Lung disease classification using machine learning algorithms

In this study we compared support vector machines (SVM), k-nearest neighbor (k-NN), and Gaussian Bayes (GB) algorithms in classification of respiratory diseases with text and audio data. An electronic stethoscope and its software are used to record patient information and 17930 lung sounds from 1630 subjects. SVM, k-NN and GB algorithms were run on 6 datasets to classify patients into; (1) sick or healthy with text data, (2) sick or healthy with audio MFCC features, (3) sick or healthy with the text data and audio MFCC features, (4) 12 diseases with text data, (5) for 12 disease with audio MFCC features, (6) for 12 disease with the text data and audio MFCC features. Accuracy results in SVM were %75, %88, %64, %73, %63, %70; for k-NN %95, %92, %92, %67, %64, %66; for GB %98, %91, %97, %58, %48, %58 respectively. In 12 class classification of lung diseases, the most accurate algorithm was SVM with text data. In classifying via audio data, k-NN was the most accurate. Using both audio and text data, SVM was the most accurate.
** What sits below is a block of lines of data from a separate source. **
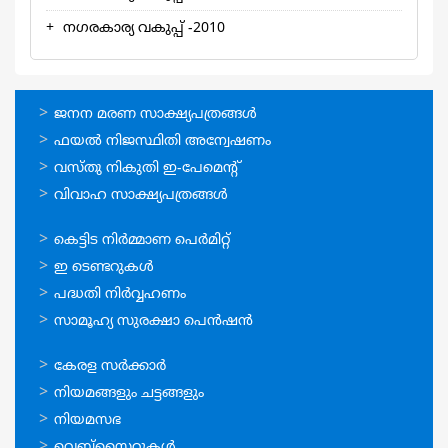
നഗരകാര്യ വകുപ്പ് -2010
ഓണ്‍ലൈന്‍
ജനന മരണ സാക്ഷ്യപത്രങ്ങള്‍
സേവനങ്ങള്‍
ഫയല്‍ നിജസ്ഥിതി അന്വേഷണം
വസ്തു നികുതി ഇ-പേമെന്റ്
വിവാഹ സാക്ഷ്യപത്രങ്ങള്‍
ഓണ്‍ലൈന്‍
കെട്ടിട നിര്‍മ്മാണ പെര്‍മിറ്റ്‌
സേവനങ്ങള്‍
ഇ ടെണ്ടറുകള്‍
പദ്ധതി നിര്‍വ്വഹണം
സാമൂഹ്യ സുരക്ഷാ പെന്‍ഷന്‍
ഉപയോഗപ്രദമായ
കേരള സര്‍ക്കാര്‍
കണ്ണികള്‍
നിയമങ്ങളും ചട്ടങ്ങളും
നിയമസഭ
വെബ്സൈറ്റുകള്‍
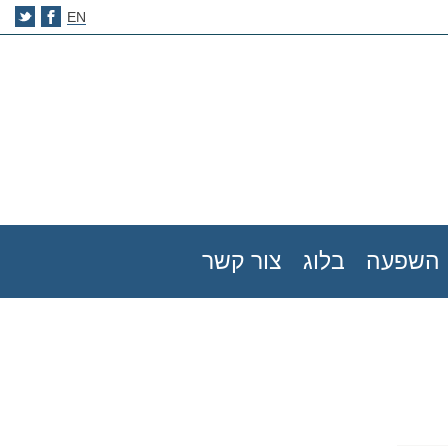
EN
השפעה
בלוג
צור קשר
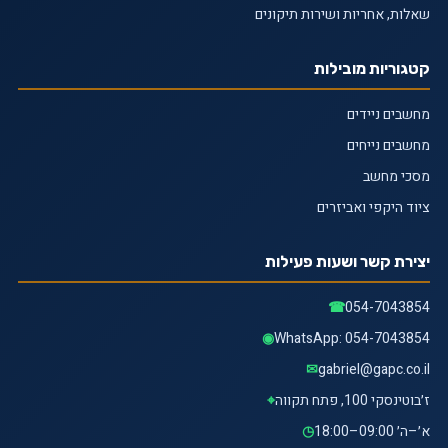
שאלות, אחריות ושירות תיקונים
קטגוריות מובילות
מחשבים ניידים
מחשבים נייחים
מסכי מחשב
ציוד היקפי ואביזרים
יצירת קשר ושעות פעילות
☎
054-7043854
◉
WhatsApp: 054-7043854
✉
gabriel@gapc.co.il
ז׳בוטינסקי 100, פתח תקווה
⌖
א׳–ה׳ 09:00–18:00
◷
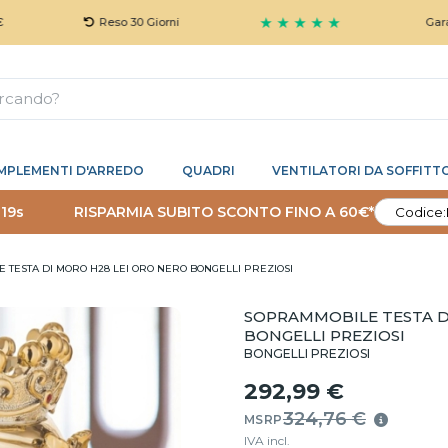
★ ★ ★ ★ ★
Reso 30 Giorni
Garanzia 5 A
MPLEMENTI D'ARREDO
QUADRI
VENTILATORI DA SOFFITT
 18s
RISPARMIA SUBITO SCONTO FINO A 60€*
Codice:
 TESTA DI MORO H28 LEI ORO NERO BONGELLI PREZIOSI
SOPRAMMOBILE TESTA D
BONGELLI PREZIOSI
BONGELLI PREZIOSI
292,99 €
324,76 €
MSRP
IVA incl.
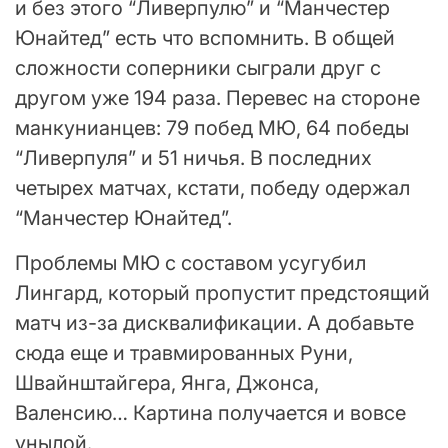
и без этого “Ливерпулю” и “Манчестер
Юнайтед” есть что вспомнить. В общей
сложности соперники сыграли друг с
другом уже 194 раза. Перевес на стороне
манкунианцев: 79 побед МЮ, 64 победы
“Ливерпуля” и 51 ничья. В последних
четырех матчах, кстати, победу одержал
“Манчестер Юнайтед”.
Проблемы МЮ с составом усугубил
Лингард, который пропустит предстоящий
матч из-за дисквалификации. А добавьте
сюда еще и травмированных Руни,
Швайнштайгера, Янга, Джонса,
Валенсию… Картина получается и вовсе
унылой.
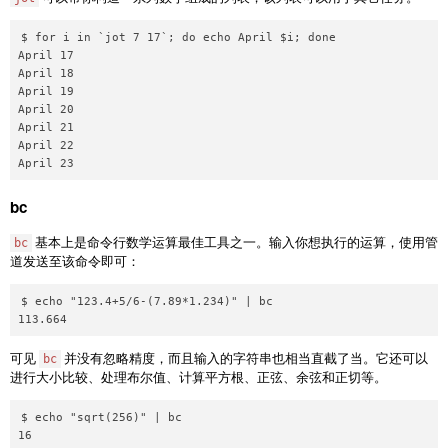
$ for i in `jot 7 17`; do echo April $i; done

April 17

April 18

April 19

April 20

April 21

April 22

bc
基本上是命令行数学运算最佳工具之一。输入你想执行的运算，使用管
bc
道发送至该命令即可：
$ echo "123.4+5/6-(7.89*1.234)" | bc

可见
并没有忽略精度，而且输入的字符串也相当直截了当。它还可以
bc
进行大小比较、处理布尔值、计算平方根、正弦、余弦和正切等。
$ echo "sqrt(256)" | bc

16
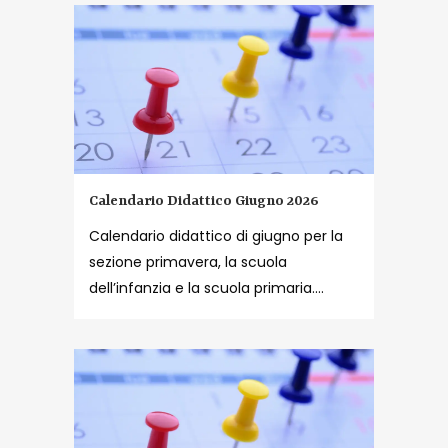
Calendario Didattico Giugno 2026
Calendario didattico di giugno per la
sezione primavera, la scuola
dell’infanzia e la scuola primaria....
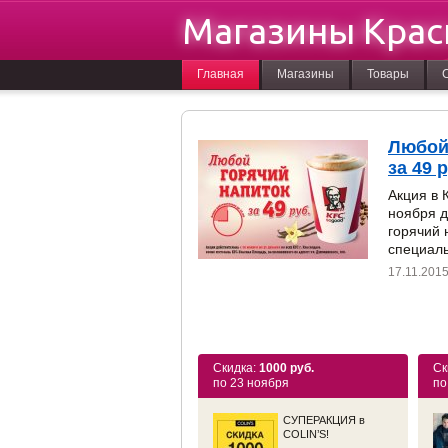
Магазины Крас
Главная
Магазины
Товары
Любой
за 49 
Акция в 
ноября д
горячий 
специаль
17.11.201
Скидка:
1000 руб.
Ск
по 23 ноября
по
СУПЕРАКЦИЯ в
COLIN’S!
When we classify healthy versus sick via text, audio and combined data, GB was always the most accurate with very high accuracy, closely followed by k-NN. We can infer from here that when we have large number of features but limited amount of samples, SVM and k-NN are best in classifying the dataset in more than two classes. However GB is best when it comes to classifying into two classes.

___

  • MedHelp. (2017, January 26). [Online]. Available: http://www.edhelp.org/Medical-Dictionary/Terms/2/8964.htm
  • I. Kononenko, “Inductive and Bayesian learning in medical diagnosis”, Applied Artificial Intelligence, vol. 7, no. 4, pp. 317-337, 1993. DOI:10.1080/08839519308949993
  • J. L. M. Amaral, A. J. Lopes, J. M. Jansen, A. C. D. Faria, and P. L. Melo, “Machine learning algorithms and forced oscillation measurements applied to the automatic identification of chronic obstructive pulmonary disease”, Computer Methods and Programs in Biomedicine, vol. 105, pp. 183-193, 2012.
  • M. Aykanat, Ö. Kılıç, B. Kurt, and S. Saryal, “Classification of lung sounds using convolutional neural networks”, EURASIP Journal on Image and Video Processing, vol. 65, pp. 1-9, 2017. DOI: 10.1186/s13640-017-0213-2.
  • E. Coiera, “Guide to Health Informatics”, 2nd ed., London: CRC Press, 2003.
  • R. Palaniappan, K. Sundaraj, and N. U. Ahamed, “Machine learning in lung sound analysis: A systematic review”, Biocybernetics and Biomedical Engineering, vol. 33, no. 3, pp. 129–135, 2013.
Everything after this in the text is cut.